= Banshkhali carnage =

Banshkhali carnage was a targeted killing of 11 members of a Hindu family to grab their land in Bangladesh. There has been no verdict in the criminal case filled over the incident. The accused in the case include politicians of Bangladesh Nationalist Party.

== History ==

On 18 November 2003, some individuals set fire to the house of Tejendra Lal Sheel using gunpowder killing 11 members of family including six children. The house was located in Sheelpara, Sadhonpur village, Banshkhali Upazila, Chittagong District, Bangladesh. It is 30 miles from Chittagong, Bangladesh's second largest city. Bangladesh police initially described the case as "just another robbery". The incident outrage across Bangladesh. The family members did not believe it was a simple case of robbery. The accused intimidated Tejendra for while before the arson as they sought to take over his property.

On 10 March 2004, police arrested a number of individuals related to the case. One of the accused, Mahbub, said they followed orders from Mokhtar and shut down the doors and windows of the house while Rubel set fire to it. He said they had been hired by the nephew of a State Minister and a local Union chairman to set the building on fire. Dr Bimal Sheel, Tejendra Lal Sheel's son and survivor of the fire, started legal proceedings over the fire. He has not received support from the government of Bangladesh and has had to bourn the significant legal costs. General Secretary of Bangladesh Hindu Buddhist Christian Unity Council Rana Dasgupta has been a vocal supporter of Sheel and campaigned for a verdict in the case.

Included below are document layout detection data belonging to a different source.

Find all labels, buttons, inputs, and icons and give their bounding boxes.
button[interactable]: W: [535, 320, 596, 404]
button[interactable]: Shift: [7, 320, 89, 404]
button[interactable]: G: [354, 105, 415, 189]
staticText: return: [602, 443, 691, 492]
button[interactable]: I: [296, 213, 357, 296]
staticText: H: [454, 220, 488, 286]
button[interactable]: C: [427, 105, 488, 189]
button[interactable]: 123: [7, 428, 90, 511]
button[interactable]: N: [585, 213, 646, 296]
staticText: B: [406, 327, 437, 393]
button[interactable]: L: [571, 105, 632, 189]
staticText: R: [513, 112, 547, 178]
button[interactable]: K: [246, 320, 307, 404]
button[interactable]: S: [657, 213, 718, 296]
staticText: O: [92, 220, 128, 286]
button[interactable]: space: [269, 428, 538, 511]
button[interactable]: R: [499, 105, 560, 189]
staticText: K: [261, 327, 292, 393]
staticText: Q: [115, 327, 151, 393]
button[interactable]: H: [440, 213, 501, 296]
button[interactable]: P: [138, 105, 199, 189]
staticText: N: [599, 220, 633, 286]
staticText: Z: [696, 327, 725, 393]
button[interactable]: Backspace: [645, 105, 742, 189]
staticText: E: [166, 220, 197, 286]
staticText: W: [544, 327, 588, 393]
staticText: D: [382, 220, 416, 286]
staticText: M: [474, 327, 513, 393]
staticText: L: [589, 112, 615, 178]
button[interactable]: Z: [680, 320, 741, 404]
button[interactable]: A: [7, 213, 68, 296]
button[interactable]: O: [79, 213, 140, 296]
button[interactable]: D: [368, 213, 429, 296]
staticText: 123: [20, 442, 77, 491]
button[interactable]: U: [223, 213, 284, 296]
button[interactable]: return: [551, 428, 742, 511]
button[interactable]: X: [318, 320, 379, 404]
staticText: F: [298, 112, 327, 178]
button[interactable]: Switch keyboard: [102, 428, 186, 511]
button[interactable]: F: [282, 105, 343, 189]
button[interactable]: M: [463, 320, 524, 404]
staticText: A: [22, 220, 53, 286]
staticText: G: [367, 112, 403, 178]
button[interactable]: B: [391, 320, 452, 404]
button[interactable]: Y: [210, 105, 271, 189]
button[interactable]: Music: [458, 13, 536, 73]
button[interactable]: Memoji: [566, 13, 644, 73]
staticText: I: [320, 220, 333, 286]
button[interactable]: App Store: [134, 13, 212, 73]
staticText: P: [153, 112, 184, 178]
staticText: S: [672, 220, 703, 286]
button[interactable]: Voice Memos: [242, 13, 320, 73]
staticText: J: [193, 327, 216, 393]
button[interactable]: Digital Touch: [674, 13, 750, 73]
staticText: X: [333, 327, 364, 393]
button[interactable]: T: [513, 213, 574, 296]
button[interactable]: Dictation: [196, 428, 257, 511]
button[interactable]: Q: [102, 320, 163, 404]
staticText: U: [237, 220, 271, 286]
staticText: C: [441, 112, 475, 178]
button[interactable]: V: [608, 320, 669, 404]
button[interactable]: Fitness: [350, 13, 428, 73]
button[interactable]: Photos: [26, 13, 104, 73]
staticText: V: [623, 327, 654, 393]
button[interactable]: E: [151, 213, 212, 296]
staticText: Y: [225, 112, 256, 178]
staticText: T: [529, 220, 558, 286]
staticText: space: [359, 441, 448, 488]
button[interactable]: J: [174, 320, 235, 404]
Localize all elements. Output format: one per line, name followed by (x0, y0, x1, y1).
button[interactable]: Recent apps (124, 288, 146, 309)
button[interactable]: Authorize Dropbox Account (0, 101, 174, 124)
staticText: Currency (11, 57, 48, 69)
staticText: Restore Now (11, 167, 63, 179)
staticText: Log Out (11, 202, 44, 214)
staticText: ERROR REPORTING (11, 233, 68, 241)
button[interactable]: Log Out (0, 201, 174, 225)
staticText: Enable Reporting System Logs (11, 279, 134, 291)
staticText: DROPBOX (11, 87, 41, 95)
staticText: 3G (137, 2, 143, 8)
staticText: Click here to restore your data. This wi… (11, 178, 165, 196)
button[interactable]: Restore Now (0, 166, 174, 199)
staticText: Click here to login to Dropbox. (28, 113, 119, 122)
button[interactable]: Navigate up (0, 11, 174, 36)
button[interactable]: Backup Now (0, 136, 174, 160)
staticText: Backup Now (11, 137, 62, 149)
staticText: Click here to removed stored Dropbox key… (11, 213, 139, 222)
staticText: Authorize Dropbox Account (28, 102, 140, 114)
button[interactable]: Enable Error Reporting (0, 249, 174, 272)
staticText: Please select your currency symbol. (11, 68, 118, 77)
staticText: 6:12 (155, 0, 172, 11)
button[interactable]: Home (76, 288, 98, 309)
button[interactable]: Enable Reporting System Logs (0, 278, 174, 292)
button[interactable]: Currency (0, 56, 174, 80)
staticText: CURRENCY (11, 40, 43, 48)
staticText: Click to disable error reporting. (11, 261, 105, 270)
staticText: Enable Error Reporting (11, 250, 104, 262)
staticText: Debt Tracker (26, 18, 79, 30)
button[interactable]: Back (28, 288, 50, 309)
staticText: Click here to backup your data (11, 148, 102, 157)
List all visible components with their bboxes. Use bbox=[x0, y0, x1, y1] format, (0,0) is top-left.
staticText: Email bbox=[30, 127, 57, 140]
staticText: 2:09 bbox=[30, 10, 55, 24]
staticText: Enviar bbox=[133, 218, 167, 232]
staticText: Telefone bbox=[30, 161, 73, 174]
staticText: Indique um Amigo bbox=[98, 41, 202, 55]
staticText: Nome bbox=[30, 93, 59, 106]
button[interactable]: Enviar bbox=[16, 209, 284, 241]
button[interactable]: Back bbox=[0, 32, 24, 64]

Assistant superintendent of police Clarence Gomez did not include Aminur Rahman Chowdhury in the initial charge sheet filed on 14 December 2005 which was challenged by Dr. Bimal Sheel in a Chittagong court. The court ordered additional probes and a new charge sheet was submitted on 27 November 2007 by Assistant superintendent of police Shafiqur Rahman. This charge sheet was also challenged in court by Dr Bimal Sheel. A new charge sheet was created by Assistant superintendent of police Khurshid Jamil of the Criminal Investigation Department (CID), where the case was transferred from Bangladesh Police.

Assistant superintendent of police Hla Ching Pru filed a case in January 2011 charging 38 individuals with arson, looting, and murder. The prosecutor added the charge of murder with motive to grab property. 17 of the accused are on bail and 19 are currently fugitives.

In May 2012, court proceedings in the Banshakhali carnage case began. It was momentarily transferred to the Speedy Trial Tribunal but returned to the regular court after failing to get a verdict within the stipulated time. On 6 June 2012, accused Aminul Haq alias Amin Chairman was arrested by Bangladesh Police from Banshkhali upazila. One of the accused, Aminur Rahman Chowdhury, is a politician of Bangladesh Nationalist Party, then the party in power, and president of its Kalipur union unit. Aminur Rahman Chowdhury's cousin, Jafrul Islam Chowdhury, was a member of parliament and the state minister for environment and forest. On 24 February 2014, Nirmal Shil, a prosecution witnesses testified in court that the arson was preplanned as part of an attempt to grab the victim's property.

As of November 2021, the trial in the case has not been completed. Rana Dasgupta, general secretary of the Hindu Buddhist Christian Unity Council, described the delay as part of the impunity that surrounds cases on attacks on religious minorities.